▶

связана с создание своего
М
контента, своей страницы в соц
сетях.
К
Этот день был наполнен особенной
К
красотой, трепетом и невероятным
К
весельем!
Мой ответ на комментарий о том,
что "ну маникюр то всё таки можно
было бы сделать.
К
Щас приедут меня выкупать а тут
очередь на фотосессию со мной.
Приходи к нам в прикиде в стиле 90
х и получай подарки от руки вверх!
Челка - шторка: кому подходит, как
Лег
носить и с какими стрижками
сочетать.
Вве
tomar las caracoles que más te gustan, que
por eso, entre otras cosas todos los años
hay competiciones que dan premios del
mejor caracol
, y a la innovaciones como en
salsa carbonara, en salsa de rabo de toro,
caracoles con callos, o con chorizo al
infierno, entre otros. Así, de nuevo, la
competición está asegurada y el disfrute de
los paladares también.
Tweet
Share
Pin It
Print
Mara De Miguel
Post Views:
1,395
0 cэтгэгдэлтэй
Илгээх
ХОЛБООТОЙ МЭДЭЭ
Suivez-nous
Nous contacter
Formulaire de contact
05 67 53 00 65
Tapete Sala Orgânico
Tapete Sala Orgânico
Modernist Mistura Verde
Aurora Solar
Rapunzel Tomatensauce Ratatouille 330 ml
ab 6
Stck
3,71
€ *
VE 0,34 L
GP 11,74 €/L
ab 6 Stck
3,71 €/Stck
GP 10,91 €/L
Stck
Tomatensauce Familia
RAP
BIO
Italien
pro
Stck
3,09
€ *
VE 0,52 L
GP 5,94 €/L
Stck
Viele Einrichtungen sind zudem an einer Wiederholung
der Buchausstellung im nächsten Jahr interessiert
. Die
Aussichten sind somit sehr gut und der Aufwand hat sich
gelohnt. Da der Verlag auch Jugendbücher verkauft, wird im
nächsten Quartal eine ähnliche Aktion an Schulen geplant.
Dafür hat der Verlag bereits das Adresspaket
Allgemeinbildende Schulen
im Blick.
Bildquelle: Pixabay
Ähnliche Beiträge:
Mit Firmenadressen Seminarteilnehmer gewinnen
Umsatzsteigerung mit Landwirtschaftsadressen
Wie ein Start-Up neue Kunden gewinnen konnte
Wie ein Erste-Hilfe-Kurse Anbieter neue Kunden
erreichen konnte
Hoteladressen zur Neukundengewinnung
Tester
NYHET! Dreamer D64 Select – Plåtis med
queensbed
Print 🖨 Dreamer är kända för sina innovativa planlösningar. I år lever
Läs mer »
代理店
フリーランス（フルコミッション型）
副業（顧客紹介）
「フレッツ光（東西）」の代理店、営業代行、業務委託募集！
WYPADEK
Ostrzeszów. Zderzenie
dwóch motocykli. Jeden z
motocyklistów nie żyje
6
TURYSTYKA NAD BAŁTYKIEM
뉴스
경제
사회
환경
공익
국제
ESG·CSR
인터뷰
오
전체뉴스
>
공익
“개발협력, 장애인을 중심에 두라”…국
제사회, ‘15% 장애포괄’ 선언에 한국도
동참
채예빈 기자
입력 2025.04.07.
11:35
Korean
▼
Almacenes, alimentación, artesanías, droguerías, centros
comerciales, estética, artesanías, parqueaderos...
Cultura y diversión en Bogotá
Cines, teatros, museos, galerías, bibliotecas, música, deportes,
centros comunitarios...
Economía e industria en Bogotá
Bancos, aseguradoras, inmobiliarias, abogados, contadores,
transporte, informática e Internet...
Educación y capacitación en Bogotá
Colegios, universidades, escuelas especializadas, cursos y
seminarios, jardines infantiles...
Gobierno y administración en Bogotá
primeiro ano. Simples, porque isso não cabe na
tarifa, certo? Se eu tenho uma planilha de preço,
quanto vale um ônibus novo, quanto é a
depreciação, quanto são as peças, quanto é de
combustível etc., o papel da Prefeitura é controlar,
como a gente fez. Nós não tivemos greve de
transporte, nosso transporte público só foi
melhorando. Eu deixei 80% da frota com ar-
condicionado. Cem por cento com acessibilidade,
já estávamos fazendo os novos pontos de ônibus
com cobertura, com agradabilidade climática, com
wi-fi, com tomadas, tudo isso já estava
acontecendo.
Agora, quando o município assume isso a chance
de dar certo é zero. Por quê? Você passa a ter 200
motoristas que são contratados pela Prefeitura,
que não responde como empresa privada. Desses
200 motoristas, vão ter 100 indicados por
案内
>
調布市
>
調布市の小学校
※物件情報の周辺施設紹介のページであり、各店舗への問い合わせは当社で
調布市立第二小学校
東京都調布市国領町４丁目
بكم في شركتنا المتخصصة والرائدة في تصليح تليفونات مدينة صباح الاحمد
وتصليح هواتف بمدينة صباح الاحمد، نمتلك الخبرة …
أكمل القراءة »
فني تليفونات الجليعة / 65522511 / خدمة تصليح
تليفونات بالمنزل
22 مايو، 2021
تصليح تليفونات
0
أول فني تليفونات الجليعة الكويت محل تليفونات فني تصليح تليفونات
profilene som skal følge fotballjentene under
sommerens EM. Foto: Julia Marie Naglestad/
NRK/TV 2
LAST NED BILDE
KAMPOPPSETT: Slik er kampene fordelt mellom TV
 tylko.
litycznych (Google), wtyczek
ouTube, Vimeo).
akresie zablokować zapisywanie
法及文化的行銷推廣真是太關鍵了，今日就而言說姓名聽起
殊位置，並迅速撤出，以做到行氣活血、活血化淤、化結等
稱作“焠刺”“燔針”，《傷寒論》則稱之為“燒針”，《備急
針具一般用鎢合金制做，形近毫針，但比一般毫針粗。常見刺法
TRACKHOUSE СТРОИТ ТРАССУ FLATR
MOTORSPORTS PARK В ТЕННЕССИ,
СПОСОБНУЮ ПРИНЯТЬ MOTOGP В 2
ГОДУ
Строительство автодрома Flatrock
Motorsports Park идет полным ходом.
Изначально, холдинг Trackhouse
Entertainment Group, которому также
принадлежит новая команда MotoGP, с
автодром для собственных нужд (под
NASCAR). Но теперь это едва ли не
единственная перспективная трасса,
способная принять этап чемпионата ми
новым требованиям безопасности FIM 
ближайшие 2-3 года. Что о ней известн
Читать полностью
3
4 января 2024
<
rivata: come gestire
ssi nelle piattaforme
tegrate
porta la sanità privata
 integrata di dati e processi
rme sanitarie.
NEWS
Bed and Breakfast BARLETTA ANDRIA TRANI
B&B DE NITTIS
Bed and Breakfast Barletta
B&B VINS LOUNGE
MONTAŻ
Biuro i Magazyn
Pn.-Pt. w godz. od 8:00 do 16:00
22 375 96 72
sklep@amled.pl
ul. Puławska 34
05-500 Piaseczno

◀

Aim of the task:
Please copy the material above without changing a single word.

Answer box:
связана с создание своего
М
контента, своей страницы в соц
сетях.
К
Этот день был наполнен особенной
К
красотой, трепетом и невероятным
К
весельем!
Мой ответ на комментарий о том,
что "ну маникюр то всё таки можно
было бы сделать.
К
Щас приедут меня выкупать а тут
очередь на фотосессию со мной.
Приходи к нам в прикиде в стиле 90
х и получай подарки от руки вверх!
Челка - шторка: кому подходит, как
Лег
носить и с какими стрижками
сочетать.
Вве
tomar las caracoles que más te gustan, que
por eso, entre otras cosas todos los años
hay competiciones que dan premios del
mejor caracol
, y a la innovaciones como en
salsa carbonara, en salsa de rabo de toro,
caracoles con callos, o con chorizo al
infierno, entre otros. Así, de nuevo, la
competición está asegurada y el disfrute de
los paladares también.
Tweet
Share
Pin It
Print
Mara De Miguel
Post Views:
1,395
0 cэтгэгдэлтэй
Илгээх
ХОЛБООТОЙ МЭДЭЭ
Suivez-nous
Nous contacter
Formulaire de contact
05 67 53 00 65
Tapete Sala Orgânico
Tapete Sala Orgânico
Modernist Mistura Verde
Aurora Solar
Rapunzel Tomatensauce Ratatouille 330 ml
ab 6
Stck
3,71
€ *
VE 0,34 L
GP 11,74 €/L
ab 6 Stck
3,71 €/Stck
GP 10,91 €/L
Stck
Tomatensauce Familia
RAP
BIO
Italien
pro
Stck
3,09
€ *
VE 0,52 L
GP 5,94 €/L
Stck
Viele Einrichtungen sind zudem an einer Wiederholung
der Buchausstellung im nächsten Jahr interessiert
. Die
Aussichten sind somit sehr gut und der Aufwand hat sich
gelohnt. Da der Verlag auch Jugendbücher verkauft, wird im
nächsten Quartal eine ähnliche Aktion an Schulen geplant.
Dafür hat der Verlag bereits das Adresspaket
Allgemeinbildende Schulen
im Blick.
Bildquelle: Pixabay
Ähnliche Beiträge:
Mit Firmenadressen Seminarteilnehmer gewinnen
Umsatzsteigerung mit Landwirtschaftsadressen
Wie ein Start-Up neue Kunden gewinnen konnte
Wie ein Erste-Hilfe-Kurse Anbieter neue Kunden
erreichen konnte
Hoteladressen zur Neukundengewinnung
Tester
NYHET! Dreamer D64 Select – Plåtis med
queensbed
Print 🖨 Dreamer är kända för sina innovativa planlösningar. I år lever
Läs mer »
代理店
フリーランス（フルコミッション型）
副業（顧客紹介）
「フレッツ光（東西）」の代理店、営業代行、業務委託募集！
WYPADEK
Ostrzeszów. Zderzenie
dwóch motocykli. Jeden z
motocyklistów nie żyje
6
TURYSTYKA NAD BAŁTYKIEM
뉴스
경제
사회
환경
공익
국제
ESG·CSR
인터뷰
오
전체뉴스
>
공익
“개발협력, 장애인을 중심에 두라”…국
제사회, ‘15% 장애포괄’ 선언에 한국도
동참
채예빈 기자
입력 2025.04.07.
11:35
Korean
▼
Almacenes, alimentación, artesanías, droguerías, centros
comerciales, estética, artesanías, parqueaderos...
Cultura y diversión en Bogotá
Cines, teatros, museos, galerías, bibliotecas, música, deportes,
centros comunitarios...
Economía e industria en Bogotá
Bancos, aseguradoras, inmobiliarias, abogados, contadores,
transporte, informática e Internet...
Educación y capacitación en Bogotá
Colegios, universidades, escuelas especializadas, cursos y
seminarios, jardines infantiles...
Gobierno y administración en Bogotá
primeiro ano. Simples, porque isso não cabe na
tarifa, certo? Se eu tenho uma planilha de preço,
quanto vale um ônibus novo, quanto é a
depreciação, quanto são as peças, quanto é de
combustível etc., o papel da Prefeitura é controlar,
como a gente fez. Nós não tivemos greve de
transporte, nosso transporte público só foi
melhorando. Eu deixei 80% da frota com ar-
condicionado. Cem por cento com acessibilidade,
já estávamos fazendo os novos pontos de ônibus
com cobertura, com agradabilidade climática, com
wi-fi, com tomadas, tudo isso já estava
acontecendo.
Agora, quando o município assume isso a chance
de dar certo é zero. Por quê? Você passa a ter 200
motoristas que são contratados pela Prefeitura,
que não responde como empresa privada. Desses
200 motoristas, vão ter 100 indicados por
案内
>
調布市
>
調布市の小学校
※物件情報の周辺施設紹介のページであり、各店舗への問い合わせは当社で
調布市立第二小学校
東京都調布市国領町４丁目
بكم في شركتنا المتخصصة والرائدة في تصليح تليفونات مدينة صباح الاحمد
وتصليح هواتف بمدينة صباح الاحمد، نمتلك الخبرة …
أكمل القراءة »
فني تليفونات الجليعة / 65522511 / خدمة تصليح
تليفونات بالمنزل
22 مايو، 2021
تصليح تليفونات
0
أول فني تليفونات الجليعة الكويت محل تليفونات فني تصليح تليفونات
profilene som skal følge fotballjentene under
sommerens EM. Foto: Julia Marie Naglestad/
NRK/TV 2
LAST NED BILDE
KAMPOPPSETT: Slik er kampene fordelt mellom TV
 tylko.
litycznych (Google), wtyczek
ouTube, Vimeo).
akresie zablokować zapisywanie
法及文化的行銷推廣真是太關鍵了，今日就而言說姓名聽起
殊位置，並迅速撤出，以做到行氣活血、活血化淤、化結等
稱作“焠刺”“燔針”，《傷寒論》則稱之為“燒針”，《備急
針具一般用鎢合金制做，形近毫針，但比一般毫針粗。常見刺法
TRACKHOUSE СТРОИТ ТРАССУ FLATR
MOTORSPORTS PARK В ТЕННЕССИ,
СПОСОБНУЮ ПРИНЯТЬ MOTOGP В 2
ГОДУ
Строительство автодрома Flatrock
Motorsports Park идет полным ходом.
Изначально, холдинг Trackhouse
Entertainment Group, которому также
принадлежит новая команда MotoGP, с
автодром для собственных нужд (под
NASCAR). Но теперь это едва ли не
единственная перспективная трасса,
способная принять этап чемпионата ми
новым требованиям безопасности FIM 
ближайшие 2-3 года. Что о ней известн
Читать полностью
3
4 января 2024
<
rivata: come gestire
ssi nelle piattaforme
tegrate
porta la sanità privata
 integrata di dati e processi
rme sanitarie.
NEWS
Bed and Breakfast BARLETTA ANDRIA TRANI
B&B DE NITTIS
Bed and Breakfast Barletta
B&B VINS LOUNGE
MONTAŻ
Biuro i Magazyn
Pn.-Pt. w godz. od 8:00 do 16:00
22 375 96 72
sklep@amled.pl
ul. Puławska 34
05-500 Piaseczno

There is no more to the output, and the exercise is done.